*PROBLEM TO SOLVE:*
Reproduce the records below in their entirety, exactly as shown.

*RECORDS PROVIDED:*
--------------------------------------------------

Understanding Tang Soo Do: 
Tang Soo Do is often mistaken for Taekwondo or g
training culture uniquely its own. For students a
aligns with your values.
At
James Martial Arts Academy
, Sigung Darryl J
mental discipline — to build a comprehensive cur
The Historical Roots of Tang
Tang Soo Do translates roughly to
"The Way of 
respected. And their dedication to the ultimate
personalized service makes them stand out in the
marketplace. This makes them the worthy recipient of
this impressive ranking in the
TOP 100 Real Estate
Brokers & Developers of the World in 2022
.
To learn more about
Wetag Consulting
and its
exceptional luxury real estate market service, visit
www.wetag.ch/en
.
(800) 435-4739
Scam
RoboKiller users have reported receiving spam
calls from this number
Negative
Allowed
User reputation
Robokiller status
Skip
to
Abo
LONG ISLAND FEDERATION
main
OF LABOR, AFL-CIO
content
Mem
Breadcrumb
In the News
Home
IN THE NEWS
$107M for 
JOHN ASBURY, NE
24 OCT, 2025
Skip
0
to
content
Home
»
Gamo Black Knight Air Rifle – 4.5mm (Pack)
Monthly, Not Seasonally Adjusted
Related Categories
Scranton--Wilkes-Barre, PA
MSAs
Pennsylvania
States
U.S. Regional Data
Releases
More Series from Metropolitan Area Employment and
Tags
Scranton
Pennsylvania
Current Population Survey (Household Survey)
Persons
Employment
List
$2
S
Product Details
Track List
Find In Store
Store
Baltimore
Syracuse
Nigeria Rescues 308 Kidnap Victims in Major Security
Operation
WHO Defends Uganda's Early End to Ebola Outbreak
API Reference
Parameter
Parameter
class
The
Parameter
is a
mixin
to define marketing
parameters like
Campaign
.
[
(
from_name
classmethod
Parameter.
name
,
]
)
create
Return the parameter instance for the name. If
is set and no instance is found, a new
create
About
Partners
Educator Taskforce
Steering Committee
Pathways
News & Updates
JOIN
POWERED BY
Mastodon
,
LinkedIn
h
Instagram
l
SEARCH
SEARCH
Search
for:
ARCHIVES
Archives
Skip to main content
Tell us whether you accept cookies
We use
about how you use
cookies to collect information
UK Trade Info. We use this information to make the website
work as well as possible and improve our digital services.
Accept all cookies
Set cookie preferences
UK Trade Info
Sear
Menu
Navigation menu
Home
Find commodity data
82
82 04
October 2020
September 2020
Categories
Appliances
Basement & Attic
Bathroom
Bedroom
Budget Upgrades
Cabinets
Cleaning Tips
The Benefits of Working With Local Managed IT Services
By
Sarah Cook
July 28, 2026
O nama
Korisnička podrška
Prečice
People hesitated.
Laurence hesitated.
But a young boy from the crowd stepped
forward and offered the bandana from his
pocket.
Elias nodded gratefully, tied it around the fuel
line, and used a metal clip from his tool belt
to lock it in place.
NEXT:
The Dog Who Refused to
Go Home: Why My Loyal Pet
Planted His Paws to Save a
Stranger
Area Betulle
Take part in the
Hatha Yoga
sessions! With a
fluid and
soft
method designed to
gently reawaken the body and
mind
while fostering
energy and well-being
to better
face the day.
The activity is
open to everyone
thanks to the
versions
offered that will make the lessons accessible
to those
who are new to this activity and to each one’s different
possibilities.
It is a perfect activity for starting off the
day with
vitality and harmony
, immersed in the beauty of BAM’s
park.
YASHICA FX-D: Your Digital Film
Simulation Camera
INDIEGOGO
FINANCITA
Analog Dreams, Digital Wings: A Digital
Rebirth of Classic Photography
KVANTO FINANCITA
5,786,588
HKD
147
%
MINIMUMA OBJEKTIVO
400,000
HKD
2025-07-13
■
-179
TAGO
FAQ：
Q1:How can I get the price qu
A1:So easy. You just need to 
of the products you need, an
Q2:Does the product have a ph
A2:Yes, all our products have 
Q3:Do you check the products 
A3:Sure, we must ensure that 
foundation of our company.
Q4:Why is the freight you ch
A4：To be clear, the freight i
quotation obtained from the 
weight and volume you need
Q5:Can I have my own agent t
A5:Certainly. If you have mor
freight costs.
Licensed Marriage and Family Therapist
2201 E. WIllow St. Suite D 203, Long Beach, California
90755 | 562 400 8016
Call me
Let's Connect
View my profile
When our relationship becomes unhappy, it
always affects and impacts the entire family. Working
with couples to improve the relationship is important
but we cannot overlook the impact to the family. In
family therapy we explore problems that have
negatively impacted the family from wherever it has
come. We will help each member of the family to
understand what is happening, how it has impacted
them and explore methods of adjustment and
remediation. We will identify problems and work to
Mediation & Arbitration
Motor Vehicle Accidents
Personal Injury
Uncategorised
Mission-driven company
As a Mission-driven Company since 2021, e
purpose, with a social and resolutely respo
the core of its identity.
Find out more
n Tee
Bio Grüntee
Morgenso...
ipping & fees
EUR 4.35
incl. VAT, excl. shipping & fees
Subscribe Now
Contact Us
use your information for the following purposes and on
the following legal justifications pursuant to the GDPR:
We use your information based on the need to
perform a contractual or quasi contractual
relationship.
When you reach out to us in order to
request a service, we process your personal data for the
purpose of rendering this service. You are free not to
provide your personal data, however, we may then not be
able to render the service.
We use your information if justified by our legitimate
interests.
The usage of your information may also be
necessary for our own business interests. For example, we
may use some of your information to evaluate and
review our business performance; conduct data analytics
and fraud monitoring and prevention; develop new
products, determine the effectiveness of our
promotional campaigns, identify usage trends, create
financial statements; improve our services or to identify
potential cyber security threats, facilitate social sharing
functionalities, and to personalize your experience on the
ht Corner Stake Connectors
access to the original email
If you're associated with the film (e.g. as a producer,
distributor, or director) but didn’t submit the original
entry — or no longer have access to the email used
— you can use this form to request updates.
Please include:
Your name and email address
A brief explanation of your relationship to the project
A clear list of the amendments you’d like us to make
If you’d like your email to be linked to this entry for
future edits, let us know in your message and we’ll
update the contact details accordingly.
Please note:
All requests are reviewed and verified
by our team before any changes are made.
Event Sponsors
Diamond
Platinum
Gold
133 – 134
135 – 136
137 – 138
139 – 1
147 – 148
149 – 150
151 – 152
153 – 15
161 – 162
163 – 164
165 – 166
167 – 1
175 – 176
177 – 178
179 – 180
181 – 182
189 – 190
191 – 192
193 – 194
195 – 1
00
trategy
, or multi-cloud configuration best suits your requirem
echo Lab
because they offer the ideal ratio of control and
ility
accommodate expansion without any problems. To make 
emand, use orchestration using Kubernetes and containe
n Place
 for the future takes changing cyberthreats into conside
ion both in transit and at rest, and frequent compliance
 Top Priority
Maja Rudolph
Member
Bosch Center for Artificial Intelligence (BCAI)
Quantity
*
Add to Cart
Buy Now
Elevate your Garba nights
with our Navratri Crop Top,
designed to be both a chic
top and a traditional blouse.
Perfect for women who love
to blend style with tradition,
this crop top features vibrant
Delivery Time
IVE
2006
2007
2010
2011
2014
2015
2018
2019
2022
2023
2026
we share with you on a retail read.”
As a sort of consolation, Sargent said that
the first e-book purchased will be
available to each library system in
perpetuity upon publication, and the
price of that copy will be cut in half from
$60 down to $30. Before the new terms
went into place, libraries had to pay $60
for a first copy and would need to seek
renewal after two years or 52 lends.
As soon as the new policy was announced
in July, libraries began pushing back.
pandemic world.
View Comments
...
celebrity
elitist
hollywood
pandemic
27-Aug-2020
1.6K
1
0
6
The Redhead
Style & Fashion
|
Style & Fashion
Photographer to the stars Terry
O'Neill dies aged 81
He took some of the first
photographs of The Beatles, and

--------------------------------------------------

*EXERCISE RESULT:*
Understanding Tang Soo Do: 
Tang Soo Do is often mistaken for Taekwondo or g
training culture uniquely its own. For students a
aligns with your values.
At
James Martial Arts Academy
, Sigung Darryl J
mental discipline — to build a comprehensive cur
The Historical Roots of Tang
Tang Soo Do translates roughly to
"The Way of 
respected. And their dedication to the ultimate
personalized service makes them stand out in the
marketplace. This makes them the worthy recipient of
this impressive ranking in the
TOP 100 Real Estate
Brokers & Developers of the World in 2022
.
To learn more about
Wetag Consulting
and its
exceptional luxury real estate market service, visit
www.wetag.ch/en
.
(800) 435-4739
Scam
RoboKiller users have reported receiving spam
calls from this number
Negative
Allowed
User reputation
Robokiller status
Skip
to
Abo
LONG ISLAND FEDERATION
main
OF LABOR, AFL-CIO
content
Mem
Breadcrumb
In the News
Home
IN THE NEWS
$107M for 
JOHN ASBURY, NE
24 OCT, 2025
Skip
0
to
content
Home
»
Gamo Black Knight Air Rifle – 4.5mm (Pack)
Monthly, Not Seasonally Adjusted
Related Categories
Scranton--Wilkes-Barre, PA
MSAs
Pennsylvania
States
U.S. Regional Data
Releases
More Series from Metropolitan Area Employment and
Tags
Scranton
Pennsylvania
Current Population Survey (Household Survey)
Persons
Employment
List
$2
S
Product Details
Track List
Find In Store
Store
Baltimore
Syracuse
Nigeria Rescues 308 Kidnap Victims in Major Security
Operation
WHO Defends Uganda's Early End to Ebola Outbreak
API Reference
Parameter
Parameter
class
The
Parameter
is a
mixin
to define marketing
parameters like
Campaign
.
[
(
from_name
classmethod
Parameter.
name
,
]
)
create
Return the parameter instance for the name. If
is set and no instance is found, a new
create
About
Partners
Educator Taskforce
Steering Committee
Pathways
News & Updates
JOIN
POWERED BY
Mastodon
,
LinkedIn
h
Instagram
l
SEARCH
SEARCH
Search
for:
ARCHIVES
Archives
Skip to main content
Tell us whether you accept cookies
We use
about how you use
cookies to collect information
UK Trade Info. We use this information to make the website
work as well as possible and improve our digital services.
Accept all cookies
Set cookie preferences
UK Trade Info
Sear
Menu
Navigation menu
Home
Find commodity data
82
82 04
October 2020
September 2020
Categories
Appliances
Basement & Attic
Bathroom
Bedroom
Budget Upgrades
Cabinets
Cleaning Tips
The Benefits of Working With Local Managed IT Services
By
Sarah Cook
July 28, 2026
O nama
Korisnička podrška
Prečice
People hesitated.
Laurence hesitated.
But a young boy from the crowd stepped
forward and offered the bandana from his
pocket.
Elias nodded gratefully, tied it around the fuel
line, and used a metal clip from his tool belt
to lock it in place.
NEXT:
The Dog Who Refused to
Go Home: Why My Loyal Pet
Planted His Paws to Save a
Stranger
Area Betulle
Take part in the
Hatha Yoga
sessions! With a
fluid and
soft
method designed to
gently reawaken the body and
mind
while fostering
energy and well-being
to better
face the day.
The activity is
open to everyone
thanks to the
versions
offered that will make the lessons accessible
to those
who are new to this activity and to each one’s different
possibilities.
It is a perfect activity for starting off the
day with
vitality and harmony
, immersed in the beauty of BAM’s
park.
YASHICA FX-D: Your Digital Film
Simulation Camera
INDIEGOGO
FINANCITA
Analog Dreams, Digital Wings: A Digital
Rebirth of Classic Photography
KVANTO FINANCITA
5,786,588
HKD
147
%
MINIMUMA OBJEKTIVO
400,000
HKD
2025-07-13
■
-179
TAGO
FAQ：
Q1:How can I get the price qu
A1:So easy. You just need to 
of the products you need, an
Q2:Does the product have a ph
A2:Yes, all our products have 
Q3:Do you check the products 
A3:Sure, we must ensure that 
foundation of our company.
Q4:Why is the freight you ch
A4：To be clear, the freight i
quotation obtained from the 
weight and volume you need
Q5:Can I have my own agent t
A5:Certainly. If you have mor
freight costs.
Licensed Marriage and Family Therapist
2201 E. WIllow St. Suite D 203, Long Beach, California
90755 | 562 400 8016
Call me
Let's Connect
View my profile
When our relationship becomes unhappy, it
always affects and impacts the entire family. Working
with couples to improve the relationship is important
but we cannot overlook the impact to the family. In
family therapy we explore problems that have
negatively impacted the family from wherever it has
come. We will help each member of the family to
understand what is happening, how it has impacted
them and explore methods of adjustment and
remediation. We will identify problems and work to
Mediation & Arbitration
Motor Vehicle Accidents
Personal Injury
Uncategorised
Mission-driven company
As a Mission-driven Company since 2021, e
purpose, with a social and resolutely respo
the core of its identity.
Find out more
n Tee
Bio Grüntee
Morgenso...
ipping & fees
EUR 4.35
incl. VAT, excl. shipping & fees
Subscribe Now
Contact Us
use your information for the following purposes and on
the following legal justifications pursuant to the GDPR:
We use your information based on the need to
perform a contractual or quasi contractual
relationship.
When you reach out to us in order to
request a service, we process your personal data for the
purpose of rendering this service. You are free not to
provide your personal data, however, we may then not be
able to render the service.
We use your information if justified by our legitimate
interests.
The usage of your information may also be
necessary for our own business interests. For example, we
may use some of your information to evaluate and
review our business performance; conduct data analytics
and fraud monitoring and prevention; develop new
products, determine the effectiveness of our
promotional campaigns, identify usage trends, create
financial statements; improve our services or to identify
potential cyber security threats, facilitate social sharing
functionalities, and to personalize your experience on the
ht Corner Stake Connectors
access to the original email
If you're associated with the film (e.g. as a producer,
distributor, or director) but didn’t submit the original
entry — or no longer have access to the email used
— you can use this form to request updates.
Please include:
Your name and email address
A brief explanation of your relationship to the project
A clear list of the amendments you’d like us to make
If you’d like your email to be linked to this entry for
future edits, let us know in your message and we’ll
update the contact details accordingly.
Please note:
All requests are reviewed and verified
by our team before any changes are made.
Event Sponsors
Diamond
Platinum
Gold
133 – 134
135 – 136
137 – 138
139 – 1
147 – 148
149 – 150
151 – 152
153 – 15
161 – 162
163 – 164
165 – 166
167 – 1
175 – 176
177 – 178
179 – 180
181 – 182
189 – 190
191 – 192
193 – 194
195 – 1
00
trategy
, or multi-cloud configuration best suits your requirem
echo Lab
because they offer the ideal ratio of control and
ility
accommodate expansion without any problems. To make 
emand, use orchestration using Kubernetes and containe
n Place
 for the future takes changing cyberthreats into conside
ion both in transit and at rest, and frequent compliance
 Top Priority
Maja Rudolph
Member
Bosch Center for Artificial Intelligence (BCAI)
Quantity
*
Add to Cart
Buy Now
Elevate your Garba nights
with our Navratri Crop Top,
designed to be both a chic
top and a traditional blouse.
Perfect for women who love
to blend style with tradition,
this crop top features vibrant
Delivery Time
IVE
2006
2007
2010
2011
2014
2015
2018
2019
2022
2023
2026
we share with you on a retail read.”
As a sort of consolation, Sargent said that
the first e-book purchased will be
available to each library system in
perpetuity upon publication, and the
price of that copy will be cut in half from
$60 down to $30. Before the new terms
went into place, libraries had to pay $60
for a first copy and would need to seek
renewal after two years or 52 lends.
As soon as the new policy was announced
in July, libraries began pushing back.
pandemic world.
View Comments
...
celebrity
elitist
hollywood
pandemic
27-Aug-2020
1.6K
1
0
6
The Redhead
Style & Fashion
|
Style & Fashion
Photographer to the stars Terry
O'Neill dies aged 81
He took some of the first
photographs of The Beatles, and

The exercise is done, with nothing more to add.